As ruas de Belém do Pará foram ocupadas, segundo a organização, por mais de 70 mil pessoas na manhã deste sábado (15) para a histórica Marcha Global pelo Clima, que ao contrário dos espaços oficiais da COP30, reuniu a diversidade de povos e reivindicações da sociedade civil em defesa de justiça climática.  

Com a força do lema ‘A resposta somos nós’, povos das florestas, dos campos e das águas empunhavam cartazes como “Agro é fogo”, “Não existe justiça climática sem reforma agrária popular” e o “colapso ambiental é capitalista”.

Foram percorridos 4,5 quilómetros até a Aldeia Cabana, espaço simbólico que representa a luta e resistência na região amazónica, em homenagem à Revolta da Cabanagem e no dia que marca também a Proclamação da República.

“Os trabalhadores do mundo inteiro caminham pelas ruas de Belém para dizer que a verdadeira república que a gente acredita é aquela que garante os direitos dos trabalhadores e trabalhadoras, que cuida da natureza pensando nas futuras gerações e sabe defender a soberania do nosso país. Fazemos aqui o nosso protesto em torno da agenda ambiental, mas também em torno de outras agendas que são urgentes”, aponta Ayala Ferreira, que compõe a direção nacional do Movimento Sem Terra (MST) e a comissão política da Cimeira dos Povos.  

União de indígenas e camponeses por um mesmo objetivo: justiça climática. Foto: Priscila Ramos / MST
União de indígenas e camponeses por um mesmo objetivo: justiça climática. Foto: Priscila Ramos / MST

A marcha compõe a programação da Cimeira dos Povos, encontro autónomo, em frente à COP30, construído por mais de 1.100 organizações. A mobilização trouxe as principais exigências populares. como a demarcação de áreas das comunidades tradicionais, mais unidades de conservação no país, investimento em energias renováveis, fortalecimento da agricultura familiar, restauração de manguezais e melhoria do saneamento urbano, entre outras.
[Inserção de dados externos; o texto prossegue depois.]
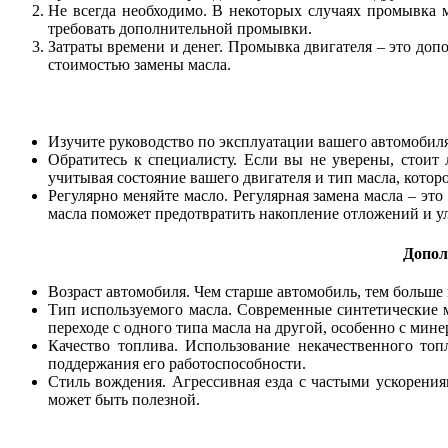
Не всегда необходимо. В некоторых случаях промывка м
требовать дополнительной промывки.
Затраты времени и денег. Промывка двигателя – это доп
стоимостью замены масла.
Изучите руководство по эксплуатации вашего автомобиля
Обратитесь к специалисту. Если вы не уверены, стоит
учитывая состояние вашего двигателя и тип масла, которо
Регулярно меняйте масло. Регулярная замена масла – эт
масла поможет предотвратить накопление отложений и ул
Допол
Возраст автомобиля. Чем старше автомобиль, тем больше 
Тип используемого масла. Современные синтетические 
переходе с одного типа масла на другой, особенно с мин
Качество топлива. Использование некачественного то
поддержания его работоспособности.
Стиль вождения. Агрессивная езда с частыми ускорени
может быть полезной.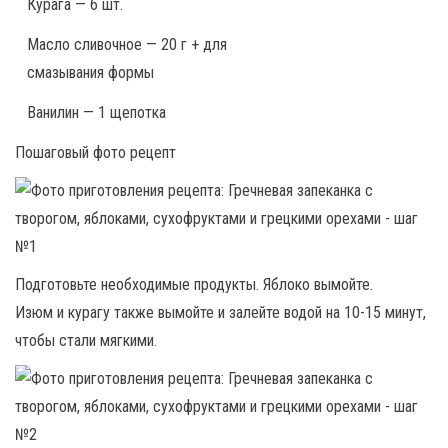
Курага — 6 шт.
Масло сливочное — 20 г + для
смазывания формы
Ванилин — 1 щепотка
Пошаговый фото рецепт
Подготовьте необходимые продукты. Яблоко вымойте.
Изюм и курагу также вымойте и залейте водой на 10-15 минут,
чтобы стали мягкими.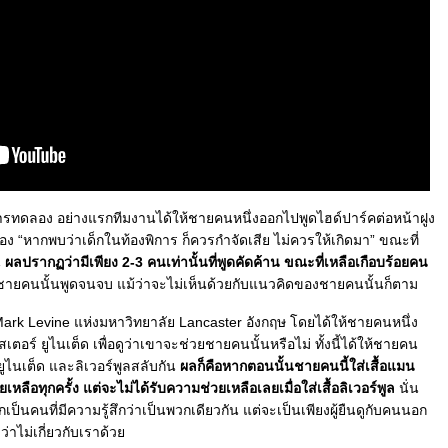
 การทดลอง อย่างแรกทีมงานได้ให้ชายคนหนึ่งออกไปพูดไฮด์ปาร์คต่อหน้าฝูง
่อง “หากพบว่าเด็กในท้องพิการ ก็ควรกำจัดเสีย ไม่ควรให้เกิดมา” ขณะที่
น
ผลปรากฏว่ามีเพียง 2-3 คนเท่านั้นที่พูดคัดค้าน ขณะที่เหลือเกือบร้อยคน
ชายคนนั้นพูดจนจบ แม้ว่าจะไม่เห็นด้วยกับแนวคิดของชายคนนั้นก็ตาม
Mark Levine แห่งมหาวิทยาลัย Lancaster อังกฤษ โดยได้ให้ชายคนหนึ่ง
ร์ ยูไนเต็ด เพื่อดูว่าเขาจะช่วยชายคนนั้นหรือไม่ ทั้งนี้ได้ให้ชายคน
ยูไนเต็ด และลิเวอร์พูลสลับกัน
ผลก็คือหากตอนนั้นชายคนนี้ใส่เสื้อแมน
เหลือทุกครั้ง แต่จะไม่ได้รับความช่วยเหลือเลยเมื่อใส่เสื้อลิเวอร์พูล
นั่น
็นคนที่มีความรู้สึกว่าเป็นพวกเดียวกัน แต่จะเป็นเพียงผู้ยืนดูกับคนนอก
ดว่าไม่เกี่ยวกับเราด้ว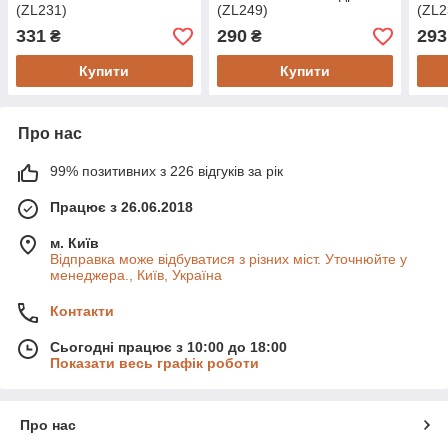
(ZL231)
(ZL249)
(ZL2
331
290
293
₴
₴
Купити
Купити
Про нас
99% позитивних з 226 відгуків за рік
Працює з 26.06.2018
м. Київ
Відправка може відбуватися з різних міст. Уточнюйте у
менеджера., Київ, Україна
Контакти
Сьогодні працює з 10:00 до 18:00
Показати весь графік роботи
Про нас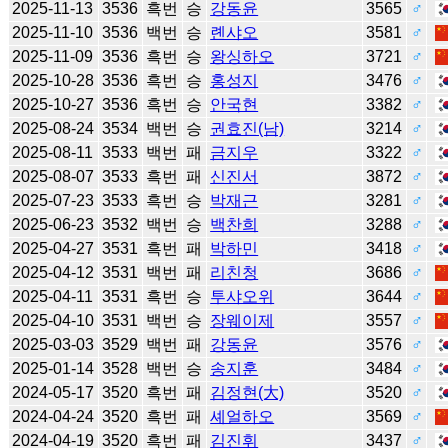
2025-11-13
3536
흑번
승
강동윤
3565
♂
2025-11-10
3536
백번
승
롄샤오
3581
♂
2025-11-09
3536
흑번
승
왕싱하오
3721
♂
2025-10-28
3536
흑번
승
홍성지
3476
♂
2025-10-27
3536
흑번
승
안국현
3382
♂
2025-08-24
3534
백번
승
권효진(남)
3214
♂
2025-08-11
3533
백번
패
금지우
3322
♂
2025-08-07
3533
흑번
패
신진서
3872
♂
2025-07-23
3533
흑번
승
박재근
3281
♂
2025-06-23
3532
백번
승
백찬희
3288
♂
2025-04-27
3531
흑번
패
박하민
3418
♂
2025-04-12
3531
백번
패
리친청
3686
♂
2025-04-11
3531
흑번
승
투샤오위
3644
♂
2025-04-10
3531
백번
승
장웨이제
3557
♂
2025-03-03
3529
백번
패
강동윤
3576
♂
2025-01-14
3528
백번
승
송지훈
3484
♂
2024-05-17
3520
흑번
패
김정현(大)
3520
♂
2024-04-24
3520
흑번
패
셰얼하오
3569
♂
2024-04-19
3520
흑번
패
김진휘
3437
♂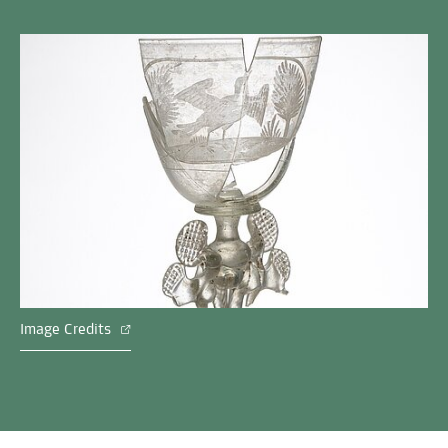
Image Credits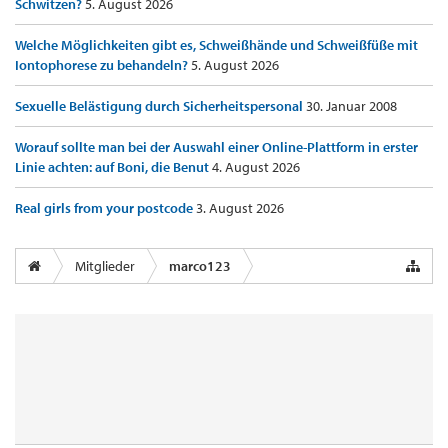
Schwitzen?
5. August 2026
Welche Möglichkeiten gibt es, Schweißhände und Schweißfüße mit
Iontophorese zu behandeln?
5. August 2026
Sexuelle Belästigung durch Sicherheitspersonal
30. Januar 2008
Worauf sollte man bei der Auswahl einer Online-Plattform in erster
Linie achten: auf Boni, die Benut
4. August 2026
Real girls from your postcode
3. August 2026
Mitglieder
marco123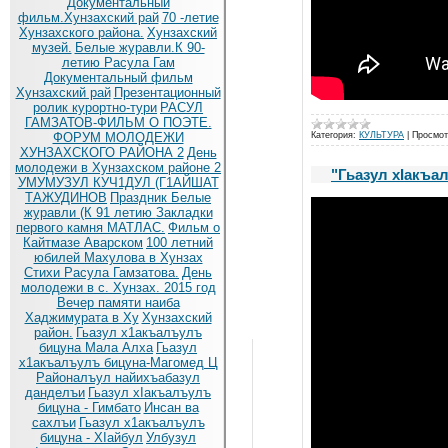
Документальный
фильм.Хунзахский рай
70 -летие
Хунзахского района.
Хунзахский
музей.
Белые журавли.К 90-
летию Расула Гам
Документальный фильм
Хунзахский рай
Презентационный
ролик курортно-тури
РАСУЛ
ГАМЗАТОВ-ФИЛЬМ О ПОЭТЕ.
ФОРУМ МОЛОДЕЖИ
Категория:
КУЛЬТУРА
|
Просмот
ХУНЗАХСКОГО РАЙОНА 2
День
молодежи в Хунзахском районе 2
"Гьазул хIакъа
УМУМУЗУЛ КУЧ1ДУЛ (Г1АЙШАТ
ТАЖУДИНОВ
Праздник Белые
журавли (К 91 летию
Закладки
первого камня МАТЛАС.
Фильм о
Кайтмазе Аварском
100 летний
юбилей Махулова в Хунзах
Стихи Расула Гамзатова.
День
молодежи в с. Хунзах. 2015 год
Вечер памяти наиба
Хаджимурата в Ху
Хунзахский
район.
Гьазул х1акъалъулъ
бицуна Мала Алха
Гьазул
х1акъалъулъ бицуна-Магомед Ц
Районалъул найихъабазул
данделъи
Гьазул хIакъалъулъ
бицуна - Гимбато
Инсан ва
сахлъи
Гьазул х1акъалъулъ
бицуна - ХIайбул
Улбузул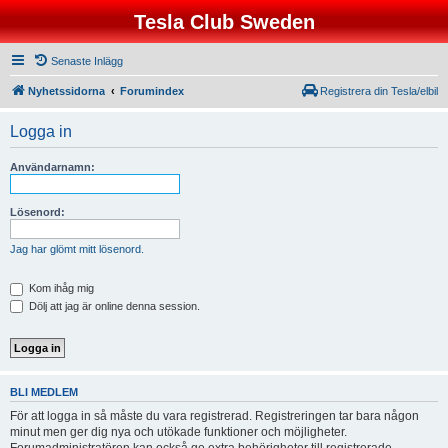
Tesla Club Sweden
Senaste Inlägg
Nyhetssidorna
Forumindex
Registrera din Tesla/elbil
Logga in
Användarnamn:
Lösenord:
Jag har glömt mitt lösenord.
Kom ihåg mig
Dölj att jag är online denna session.
BLI MEDLEM
För att logga in så måste du vara registrerad. Registreringen tar bara någon
minut men ger dig nya och utökade funktioner och möjligheter.
Forumadministratören kan också ge extra behörigheter till registrerade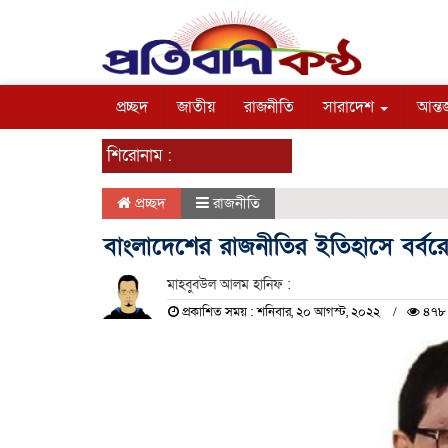
প্রচ্ছদ
জাতীয়
রাজনীতি
সারাদেশ
আন্তর
শিরোনাম :
প্রচ্ছদ
রাজনীতি
বাংলাদেশের রাজনীতির ইতিহাসে বর্ব
মাহবুবউল আলম হানিফ :
প্রকাশিত সময় : শনিবার, ২০ আগস্ট, ২০২২
৪৭৮ 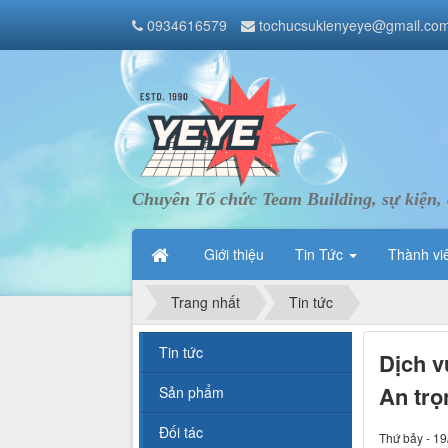
0934616579
tochucsukienyeye@gmail.co
Chuyên Tổ chức Team Building, sự kiện, 
Giới thiệu
Tin Tức
Thành vi
Trang nhất
Tin tức
Tin tức
Dịch v
An trọ
Sản phẩm
Đối tác
Thứ bảy - 19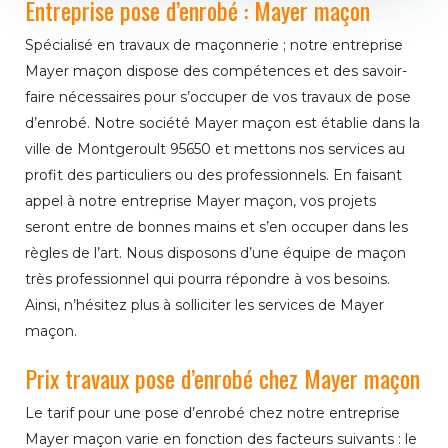
Entreprise pose d’enrobé : Mayer maçon
Spécialisé en travaux de maçonnerie ; notre entreprise
Mayer maçon dispose des compétences et des savoir-
faire nécessaires pour s’occuper de vos travaux de pose
d’enrobé. Notre société Mayer maçon est établie dans la
ville de Montgeroult 95650 et mettons nos services au
profit des particuliers ou des professionnels. En faisant
appel à notre entreprise Mayer maçon, vos projets
seront entre de bonnes mains et s’en occuper dans les
règles de l’art. Nous disposons d’une équipe de maçon
très professionnel qui pourra répondre à vos besoins.
Ainsi, n’hésitez plus à solliciter les services de Mayer
maçon.
Prix travaux pose d’enrobé chez Mayer maçon
Le tarif pour une pose d’enrobé chez notre entreprise
Mayer maçon varie en fonction des facteurs suivants : le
Dyneva Kayabi, da direção da Coordenação das Organizações Indígenas da Amazónia Brasileira (Coiab) destacou a urgência de demarcação de terras indígenas para a garantia de justiça climática.

“Sem demarcação, não tem vida, não tem educação, não tem saúde. A resposta somos nós, porque, sem nós, não temos ar puro, floresta em pé, os rios vivos e não temos a mãe terra completamente preservada”.

Com muita criatividade, os blocos de movimentos populares apresentavam encenações artísticas como o Funeral dos Combustíveis Fósseis, que convocou a população a refletir sobre o fim da era do petróleo e a urgência de uma transição energética justa e democrática.

Da direção do Movimento dos Atingidos pela Mineração, Elane Barros, do Maranhão, defendeu a luta por um novo modelo mineral para o Brasil, que priorize a soberania popular, o controle social e a gestão sustentável dos recursos naturais.

“Todos os povos do mundo se encontram aqui para anunciar que a justiça climática só será possível se incluir e tiver como protagonistas os povos. Precisamos ter soberania na mineração, na alimentação e em todas as suas decisões”, pontua.

Ainda durante a concentração, ministros e parlamentares participam e fizeram discursos oficiais em frente ao Mercado São Brás, como as ministras Marina Silva (Meio Ambiente) e Sônia Guajajara (Povos Indígenas) e os deputados do PSOL Chico Alencar (RJ), Sâmia Bonfim (SP), Talíria Petrone (RJ), Tarcísio Motta (RJ).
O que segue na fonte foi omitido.